---
title: "How Video Compression Actually Works (In Plain English)"
author: "Cutsio Team"
date: "2026-05-14"
lastmod: "2026-05-14"
category: "Video Technology"
excerpt: "Video compression achieves 100x to 1,000x size reduction by exploiting how human vision works, removing redundant data, and using mathematical transforms that prioritize what our eyes actually notice. Here is how the technology behind FFmpeg and modern codecs makes video streaming possible."
tags: ["Video Compression", "Codecs", "FFmpeg", "H.264", "AV1", "Video Technology"]
---

## How does video compression achieve 1,000x size reduction?

Video compression achieves 1,000x size reduction by exploiting three fundamental principles: spatial redundancy (neighboring pixels are often similar), temporal redundancy (adjacent frames are often nearly identical), and perceptual redundancy (details invisible to the human eye can be discarded without affecting perceived quality).

A single frame of uncompressed 4K video at 30 frames per second requires roughly 700 megabytes per second of data. That is 2.5 terabytes per hour. Streaming that over an average internet connection would be impossible. The same video encoded with a modern codec like AV1 might use 5 to 10 megabits per second — a reduction of over 99.9%.

This compression is not lossless. Unlike a ZIP file where the decompressed data is identical to the original, video compression discards information. The goal is to discard only the information that humans will not notice is missing. "Compression is not like a ZIP," as the FFmpeg developers explain. "With a ZIP, you have data in, you get data out, and you try to arrive at the mathematical limit. Here we are degrading the signal. We need to degrade in the best way possible."

The entire field of video compression is built on the intersection of signal processing, human perception, and computational efficiency. Every codec represents a different set of trade-offs between these three factors, and each generation of codec finds new ways to push the boundaries of what can be discarded without the viewer noticing.
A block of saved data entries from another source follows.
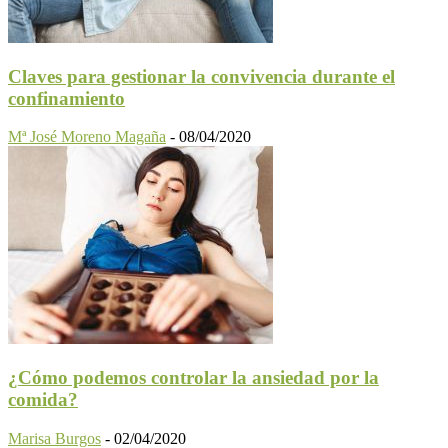
Claves para gestionar la convivencia durante el
confinamiento
Mª José Moreno Magaña
-
08/04/2020
¿Cómo podemos controlar la ansiedad por la
comida?
Marisa Burgos
-
02/04/2020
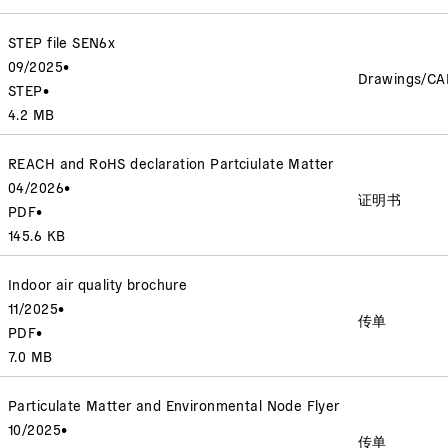
STEP file SEN6x
09/2025
•
Drawings/CA
STEP
•
4.2 MB
REACH and RoHS declaration Partciulate Matter
04/2026
•
证明书
PDF
•
145.6 KB
Indoor air quality brochure
11/2025
•
传单
PDF
•
7.0 MB
Particulate Matter and Environmental Node Flyer
10/2025
•
传单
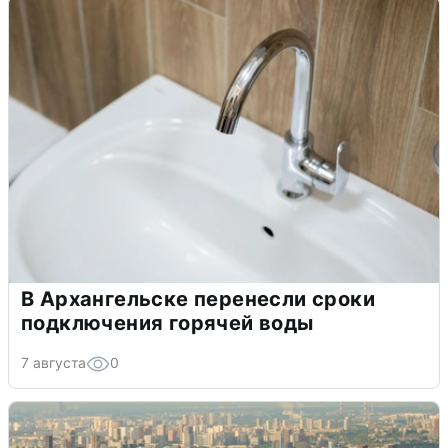
В Архангельске перенесли сроки
подключения горячей воды
7 августа
0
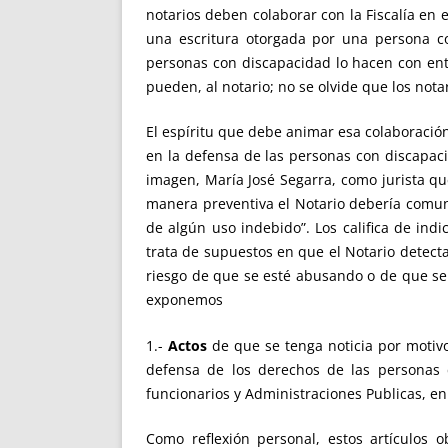
notarios deben colaborar con la Fiscalía en 
una escritura otorgada por una persona co
personas con discapacidad lo hacen con entr
pueden, al notario; no se olvide que los no
El espíritu que debe animar esa colaboració
en la defensa de las personas con disca
imagen, María José Segarra, como jurista qu
manera preventiva el Notario debería comuni
de algún uso indebido”. Los califica de ind
trata de supuestos en que el Notario detecta
riesgo de que se esté abusando o de que se 
exponemos
1.-
Actos
de que se tenga noticia por motivo
defensa de los derechos de las personas 
funcionarios y Administraciones Publicas, en a
Como reflexión personal, estos artículos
## What is the difference between a container and a codec?

A container is the file format that holds video, audio, subtitles, and metadata together, while a codec is the algorithm that compresses and decompresses the actual video data — and confusing the two is one of the most common mistakes in video.

The most common confusion is between MP4 and H.264. MP4 is a container format. H.264 is a video codec. When people say "an MP4 file," they usually mean a file that uses an MP4 container with H.264 video and AAC audio. But technically, an MP4 container can hold any codec, and H.264 video can be stored in many containers including MOV, MKV, and even AVI.

The confusion is perpetuated by the naming conventions of the standards bodies. H.264 is technically called MPEG-4 Part 10, which sounds like it should be related to MP4. But MPEG-4 is a meta-specification that covers multiple parts, including the MP4 container format (Part 14) and multiple video codecs (Part 2 and Part 10). "It is completely the fault of the industry to make things difficult to understand," the FFmpeg developers acknowledge.

There is a practical consequence to this confusion. A file ending in .MP4 may contain video encoded with H.264, H.265, VP9, AV1, or any other codec. The file extension is a hint, not a guarantee. VLC and FFmpeg do not trust file extensions at all — they probe the actual byte content of the file to determine what format and codec they are dealing with. This philosophy of "never trust your input" is why VLC can play files that other players reject.

| Component | What It Does | Examples |
|---|---|---|
| Container | Wraps video, audio, subtitle, and metadata streams | MP4, MOV, MKV, AVI, WebM |
| Video codec | Compresses and decompresses the pixel data | H.264, H.265, AV1, VP9, VP8 |
| Audio codec | Compresses and decompresses the sound data | AAC, Opus, MP3, Vorbis |
| Muxer | Combines streams into a container | Part of the encoding pipeline |
| Demuxer | Separates streams from a container | Part of the decoding pipeline |

## How does spatial compression remove redundancy within a single frame?

Spatial compression removes redundancy by dividing each frame into blocks, predicting the content of each block based on its neighbors, transforming the prediction error into the frequency domain, and quantizing the high-frequency components that human vision is less sensitive to.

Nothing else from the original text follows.